▶ _What you should do_
Below is a listing. Write out exactly its lines between the one holding "Suche gute bi" and the one holding "auch den Gästen", inclusive.

_ _ _ _

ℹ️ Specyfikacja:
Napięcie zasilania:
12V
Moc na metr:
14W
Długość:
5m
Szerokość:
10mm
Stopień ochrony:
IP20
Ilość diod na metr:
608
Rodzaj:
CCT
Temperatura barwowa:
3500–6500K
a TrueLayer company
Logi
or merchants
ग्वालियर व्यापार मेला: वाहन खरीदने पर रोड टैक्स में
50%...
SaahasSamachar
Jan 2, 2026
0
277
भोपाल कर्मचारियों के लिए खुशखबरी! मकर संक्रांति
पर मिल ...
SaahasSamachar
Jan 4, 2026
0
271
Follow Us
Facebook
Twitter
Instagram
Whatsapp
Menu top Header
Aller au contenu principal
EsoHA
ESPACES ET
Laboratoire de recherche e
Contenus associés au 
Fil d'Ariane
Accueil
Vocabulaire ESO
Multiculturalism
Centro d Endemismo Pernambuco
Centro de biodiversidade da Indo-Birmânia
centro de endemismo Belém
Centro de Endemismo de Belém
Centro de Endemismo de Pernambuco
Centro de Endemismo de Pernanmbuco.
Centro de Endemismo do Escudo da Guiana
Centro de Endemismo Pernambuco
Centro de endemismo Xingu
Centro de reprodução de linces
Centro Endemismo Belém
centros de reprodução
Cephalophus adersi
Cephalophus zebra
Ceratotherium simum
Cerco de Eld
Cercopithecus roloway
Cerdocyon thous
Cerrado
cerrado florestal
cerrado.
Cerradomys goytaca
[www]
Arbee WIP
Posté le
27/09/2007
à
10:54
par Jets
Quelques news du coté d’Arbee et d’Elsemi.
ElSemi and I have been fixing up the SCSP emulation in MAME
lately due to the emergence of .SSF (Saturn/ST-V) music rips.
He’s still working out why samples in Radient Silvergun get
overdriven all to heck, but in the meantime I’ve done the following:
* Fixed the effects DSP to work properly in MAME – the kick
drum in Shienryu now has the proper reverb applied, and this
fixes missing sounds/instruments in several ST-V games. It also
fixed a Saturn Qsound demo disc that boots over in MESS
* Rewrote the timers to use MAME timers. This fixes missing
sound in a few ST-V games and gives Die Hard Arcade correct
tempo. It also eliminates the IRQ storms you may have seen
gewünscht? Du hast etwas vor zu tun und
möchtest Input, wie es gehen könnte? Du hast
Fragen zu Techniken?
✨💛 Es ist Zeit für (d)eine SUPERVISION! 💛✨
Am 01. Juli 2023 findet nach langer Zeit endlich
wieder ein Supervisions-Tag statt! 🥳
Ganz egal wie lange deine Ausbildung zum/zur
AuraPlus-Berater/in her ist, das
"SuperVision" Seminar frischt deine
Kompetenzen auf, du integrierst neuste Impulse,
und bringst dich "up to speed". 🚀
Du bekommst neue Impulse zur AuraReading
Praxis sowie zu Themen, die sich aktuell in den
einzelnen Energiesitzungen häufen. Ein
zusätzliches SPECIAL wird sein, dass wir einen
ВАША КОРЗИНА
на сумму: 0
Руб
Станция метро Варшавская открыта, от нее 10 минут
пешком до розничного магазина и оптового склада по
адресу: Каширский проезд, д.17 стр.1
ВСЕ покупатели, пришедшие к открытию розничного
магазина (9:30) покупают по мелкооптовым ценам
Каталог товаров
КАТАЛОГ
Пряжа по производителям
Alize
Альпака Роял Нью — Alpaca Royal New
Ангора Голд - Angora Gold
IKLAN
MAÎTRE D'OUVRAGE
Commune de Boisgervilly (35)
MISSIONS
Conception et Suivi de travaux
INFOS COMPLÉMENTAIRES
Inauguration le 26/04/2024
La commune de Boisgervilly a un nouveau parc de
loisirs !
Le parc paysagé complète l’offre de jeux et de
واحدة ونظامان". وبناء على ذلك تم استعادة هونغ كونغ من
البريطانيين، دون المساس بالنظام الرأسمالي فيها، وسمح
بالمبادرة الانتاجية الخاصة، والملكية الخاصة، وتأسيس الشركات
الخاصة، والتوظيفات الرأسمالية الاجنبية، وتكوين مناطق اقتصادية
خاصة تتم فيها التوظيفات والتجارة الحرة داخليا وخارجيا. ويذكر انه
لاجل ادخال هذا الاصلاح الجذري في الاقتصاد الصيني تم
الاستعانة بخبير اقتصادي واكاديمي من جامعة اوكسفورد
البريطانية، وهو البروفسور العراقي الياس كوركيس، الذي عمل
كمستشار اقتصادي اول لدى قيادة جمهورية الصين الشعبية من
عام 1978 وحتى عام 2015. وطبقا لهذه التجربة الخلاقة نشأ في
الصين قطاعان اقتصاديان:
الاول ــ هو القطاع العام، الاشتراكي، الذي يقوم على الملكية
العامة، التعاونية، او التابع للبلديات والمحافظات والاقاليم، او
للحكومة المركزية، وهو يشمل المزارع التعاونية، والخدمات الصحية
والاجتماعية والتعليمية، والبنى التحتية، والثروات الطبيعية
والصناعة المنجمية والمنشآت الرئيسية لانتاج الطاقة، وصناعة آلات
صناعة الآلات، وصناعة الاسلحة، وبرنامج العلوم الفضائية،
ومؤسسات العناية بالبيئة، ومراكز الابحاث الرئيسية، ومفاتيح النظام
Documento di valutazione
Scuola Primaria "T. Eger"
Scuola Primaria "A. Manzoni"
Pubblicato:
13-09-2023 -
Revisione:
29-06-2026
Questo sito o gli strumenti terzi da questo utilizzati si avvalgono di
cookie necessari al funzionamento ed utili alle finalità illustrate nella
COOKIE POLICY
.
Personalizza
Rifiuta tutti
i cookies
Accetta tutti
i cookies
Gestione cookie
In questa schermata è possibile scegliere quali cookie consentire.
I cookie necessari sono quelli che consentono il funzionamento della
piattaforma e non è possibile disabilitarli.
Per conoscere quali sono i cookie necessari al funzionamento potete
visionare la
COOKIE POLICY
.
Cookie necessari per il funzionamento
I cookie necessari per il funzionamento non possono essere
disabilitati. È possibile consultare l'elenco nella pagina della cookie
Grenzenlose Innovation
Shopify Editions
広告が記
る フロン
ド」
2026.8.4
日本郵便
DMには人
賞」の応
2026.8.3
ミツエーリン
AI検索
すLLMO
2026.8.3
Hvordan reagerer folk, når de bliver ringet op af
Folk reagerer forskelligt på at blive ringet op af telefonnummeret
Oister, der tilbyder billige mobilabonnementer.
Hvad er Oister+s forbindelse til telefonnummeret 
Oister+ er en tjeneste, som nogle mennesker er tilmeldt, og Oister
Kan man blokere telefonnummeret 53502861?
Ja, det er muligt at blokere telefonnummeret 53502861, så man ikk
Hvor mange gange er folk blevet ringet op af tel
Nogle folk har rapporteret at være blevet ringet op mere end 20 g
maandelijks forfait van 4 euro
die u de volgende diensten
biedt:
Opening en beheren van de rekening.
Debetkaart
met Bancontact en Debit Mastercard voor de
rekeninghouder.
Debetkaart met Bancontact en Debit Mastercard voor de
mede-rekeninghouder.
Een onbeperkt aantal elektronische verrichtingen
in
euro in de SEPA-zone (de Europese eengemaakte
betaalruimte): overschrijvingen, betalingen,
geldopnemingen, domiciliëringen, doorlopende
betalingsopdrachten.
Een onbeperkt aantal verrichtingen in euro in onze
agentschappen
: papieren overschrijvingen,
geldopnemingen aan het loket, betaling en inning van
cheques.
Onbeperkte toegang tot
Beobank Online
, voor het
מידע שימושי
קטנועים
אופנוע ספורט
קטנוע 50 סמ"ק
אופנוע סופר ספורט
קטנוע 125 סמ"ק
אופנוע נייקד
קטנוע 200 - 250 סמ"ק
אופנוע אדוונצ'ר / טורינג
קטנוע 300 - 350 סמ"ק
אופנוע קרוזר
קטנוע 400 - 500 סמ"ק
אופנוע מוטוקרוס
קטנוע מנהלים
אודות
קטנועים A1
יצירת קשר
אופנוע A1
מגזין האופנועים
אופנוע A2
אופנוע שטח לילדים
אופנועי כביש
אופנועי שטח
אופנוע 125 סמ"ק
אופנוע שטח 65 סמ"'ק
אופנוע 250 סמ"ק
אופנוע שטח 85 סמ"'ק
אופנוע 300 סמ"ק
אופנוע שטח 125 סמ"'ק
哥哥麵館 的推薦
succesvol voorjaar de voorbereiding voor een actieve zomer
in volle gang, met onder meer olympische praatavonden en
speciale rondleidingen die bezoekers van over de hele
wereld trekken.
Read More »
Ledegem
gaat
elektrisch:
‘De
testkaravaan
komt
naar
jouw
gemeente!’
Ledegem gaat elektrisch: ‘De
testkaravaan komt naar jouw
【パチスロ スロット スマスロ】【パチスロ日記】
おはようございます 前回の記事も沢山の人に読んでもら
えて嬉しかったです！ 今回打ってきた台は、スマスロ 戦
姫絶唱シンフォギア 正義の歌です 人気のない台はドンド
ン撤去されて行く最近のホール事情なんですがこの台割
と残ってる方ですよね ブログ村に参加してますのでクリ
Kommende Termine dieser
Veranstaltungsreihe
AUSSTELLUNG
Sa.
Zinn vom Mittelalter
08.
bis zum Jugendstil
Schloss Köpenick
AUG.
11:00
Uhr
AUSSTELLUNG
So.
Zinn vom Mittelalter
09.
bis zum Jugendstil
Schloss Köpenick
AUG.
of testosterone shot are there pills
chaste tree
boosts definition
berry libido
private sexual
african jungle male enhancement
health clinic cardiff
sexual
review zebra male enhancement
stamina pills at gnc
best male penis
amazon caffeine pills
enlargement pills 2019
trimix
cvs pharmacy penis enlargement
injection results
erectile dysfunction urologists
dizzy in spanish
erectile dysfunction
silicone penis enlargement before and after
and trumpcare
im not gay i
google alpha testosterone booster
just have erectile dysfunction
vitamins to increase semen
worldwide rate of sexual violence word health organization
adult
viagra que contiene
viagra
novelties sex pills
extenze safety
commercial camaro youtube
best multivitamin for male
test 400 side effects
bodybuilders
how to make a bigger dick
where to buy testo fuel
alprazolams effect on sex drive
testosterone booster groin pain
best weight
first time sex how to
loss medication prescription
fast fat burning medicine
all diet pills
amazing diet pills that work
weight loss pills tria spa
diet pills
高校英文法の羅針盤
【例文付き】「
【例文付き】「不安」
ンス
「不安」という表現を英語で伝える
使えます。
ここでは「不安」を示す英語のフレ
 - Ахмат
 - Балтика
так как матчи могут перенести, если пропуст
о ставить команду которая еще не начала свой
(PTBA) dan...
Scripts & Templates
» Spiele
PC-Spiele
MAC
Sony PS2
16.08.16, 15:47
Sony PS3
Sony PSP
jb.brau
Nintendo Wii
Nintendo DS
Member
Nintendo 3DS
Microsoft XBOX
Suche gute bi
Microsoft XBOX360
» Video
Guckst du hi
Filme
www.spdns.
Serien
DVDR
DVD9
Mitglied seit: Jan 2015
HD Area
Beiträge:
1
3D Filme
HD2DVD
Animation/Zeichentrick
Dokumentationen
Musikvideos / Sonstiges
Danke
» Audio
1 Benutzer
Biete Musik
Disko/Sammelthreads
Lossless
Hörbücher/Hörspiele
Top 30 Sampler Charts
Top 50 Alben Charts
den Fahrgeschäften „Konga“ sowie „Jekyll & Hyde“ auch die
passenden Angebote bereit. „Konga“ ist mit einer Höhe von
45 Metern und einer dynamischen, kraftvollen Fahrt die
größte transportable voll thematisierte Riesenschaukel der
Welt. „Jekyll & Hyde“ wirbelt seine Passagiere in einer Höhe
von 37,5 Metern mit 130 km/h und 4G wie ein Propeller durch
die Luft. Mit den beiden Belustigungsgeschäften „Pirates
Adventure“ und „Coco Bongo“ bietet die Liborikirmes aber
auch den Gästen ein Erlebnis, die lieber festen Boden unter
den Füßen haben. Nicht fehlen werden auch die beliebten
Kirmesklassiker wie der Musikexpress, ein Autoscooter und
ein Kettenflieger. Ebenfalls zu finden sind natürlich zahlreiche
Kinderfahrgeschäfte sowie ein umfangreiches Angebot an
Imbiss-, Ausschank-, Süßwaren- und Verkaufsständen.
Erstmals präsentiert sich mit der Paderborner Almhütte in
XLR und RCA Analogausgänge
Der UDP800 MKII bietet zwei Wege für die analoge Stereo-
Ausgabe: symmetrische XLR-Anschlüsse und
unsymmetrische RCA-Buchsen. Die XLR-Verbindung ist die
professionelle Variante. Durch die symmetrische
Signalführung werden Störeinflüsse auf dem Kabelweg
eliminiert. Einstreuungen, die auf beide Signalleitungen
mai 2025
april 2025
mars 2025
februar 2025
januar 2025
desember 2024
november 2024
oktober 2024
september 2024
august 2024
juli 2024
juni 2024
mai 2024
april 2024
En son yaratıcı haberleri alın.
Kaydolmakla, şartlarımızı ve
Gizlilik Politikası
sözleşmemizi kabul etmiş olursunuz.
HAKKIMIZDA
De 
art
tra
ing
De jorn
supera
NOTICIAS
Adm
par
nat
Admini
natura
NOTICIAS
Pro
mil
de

_ _ _ _

▶ _Reply to the exercise_
Suche gute bi
Microsoft XBOX360
» Video
Guckst du hi
Filme
www.spdns.
Serien
DVDR
DVD9
Mitglied seit: Jan 2015
HD Area
Beiträge:
1
3D Filme
HD2DVD
Animation/Zeichentrick
Dokumentationen
Musikvideos / Sonstiges
Danke
» Audio
1 Benutzer
Biete Musik
Disko/Sammelthreads
Lossless
Hörbücher/Hörspiele
Top 30 Sampler Charts
Top 50 Alben Charts
den Fahrgeschäften „Konga“ sowie „Jekyll & Hyde“ auch die
passenden Angebote bereit. „Konga“ ist mit einer Höhe von
45 Metern und einer dynamischen, kraftvollen Fahrt die
größte transportable voll thematisierte Riesenschaukel der
Welt. „Jekyll & Hyde“ wirbelt seine Passagiere in einer Höhe
von 37,5 Metern mit 130 km/h und 4G wie ein Propeller durch
die Luft. Mit den beiden Belustigungsgeschäften „Pirates
Adventure“ und „Coco Bongo“ bietet die Liborikirmes aber
auch den Gästen ein Erlebnis, die lieber festen Boden unter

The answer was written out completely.